[T]hanks to a grant of £46,700 from the Heritage Lottery Fund, the stories behind migration to Cumbria are being explored in an exhibition at Kendal Library. From 16 November, the public will be able to visit the Everyday Life Portraits art exhibition to learn about what caused people to leave the place they were born and how they arrived in Cumbria, revealing their rich and eventful lives.
Made possible by money raised by National Lottery players, the exhibition is being put together by Cumbrian artist Jane Dudman, as part of the Hidden Stories Shared Lives oral history project. Jane is developing a close relationship with a number of the participants in the project who chose to share their story of migration; the exhibition will represent their stories through photos and interactive artefacts that will allow the visitors to start to understand the complex nature of migration.
The Hidden Stories project is being run by Cumbria Development Education Centre (CDEC), based in Ambleside, with partners AWAZ Cumbria, South Lakes District Council as well as South Lakes Equality and Diversity Partnership. The purpose of the project is to show how varied Cumbria’s population really is and how many of us do get on with our daily lives with our stories of migration hidden. The project brings out these fascinating and informative stories and is showing how they are relevant in the ever changing political and social nature of both our county and our place in the world.

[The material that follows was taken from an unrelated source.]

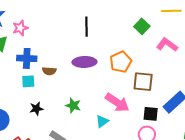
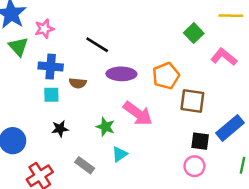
black line: (87, 27) -> (97, 45), moved, turned -60
pink arrow: (117, 103) -> (138, 113), moved
cyan triangle: (102, 121) -> (120, 154), moved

As well as the culminating exhibition in Kendal (there will also be one in the north of the county), the project is creating an invaluable online resource of snippets of interviews, an archive of interviews for use by generations to come, a series of educational resource boxes that schools can borrow from CDEC and a workshop for teachers so that they can understand how they can apply the resources and tools the project is creating to their everyday teaching.